I’m taking a course in CX Writing for Marketing Engagement with the UX Writers Collection. It’s a great self-paced class designed by a leading Content Developer for companies like Nordstrom, AT&T, Google and Facebook. This week’s lesson was on how to write for increased engagement. It included a video from Google’s I/O ‘17 presented by three women on the Google Content team. It’s definitely worth 30 minutes of your time if you’re in any type of content development, UX writing or product management role. My key take-away is that user-first UX writing must be:
Clear: written in language free of jargon and with sufficient context
Concise: written in a style that is economical and scannable
Useful: written in a way that directs the next action
Your brand voice, applied with the appropriate tone, is layered onto these principles to achieve great UX writing.

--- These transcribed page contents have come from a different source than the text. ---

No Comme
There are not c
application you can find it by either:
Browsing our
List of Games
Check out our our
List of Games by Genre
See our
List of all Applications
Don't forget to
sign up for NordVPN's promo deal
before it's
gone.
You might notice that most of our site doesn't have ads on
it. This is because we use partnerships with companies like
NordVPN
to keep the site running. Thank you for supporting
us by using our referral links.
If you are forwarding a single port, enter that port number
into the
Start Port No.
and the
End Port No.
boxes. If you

I couldn’t help but connect these three principles to a book I’m reading right now recommended by a friend who listened as I complained about my need to break an increasingly bad habit of overconsumption of social media. She sent me James Clear's NY Times bestseller Atomic Habits. Clear notes whenever you want to change your behavior, ask yourself four questions:
How can I make it obvious?
How can I make it attractive?
How can I make it easy?
How can I make it satisfying?
These questions are at the core of human instinct. It is what drives our behaviors whether you’re trying to change your own personal habit (stop mindless Instagram scrolling), or you’re writing UX for a technology product to encourage new adoptions. How we structure and frame a new behavior makes all the difference in whether it’s adopted (action is achieved, old habit is broken, a new habit is formed, a product is adopted, the button is clicked on, the user swipes rights, you get the idea) or whether the action isn’t taken, the old habits subsist, the user “Xs out.”
As I think about the customer journey for various products and services offered by my clients, I keep these four questions and three core principles at the forefront of my writing process.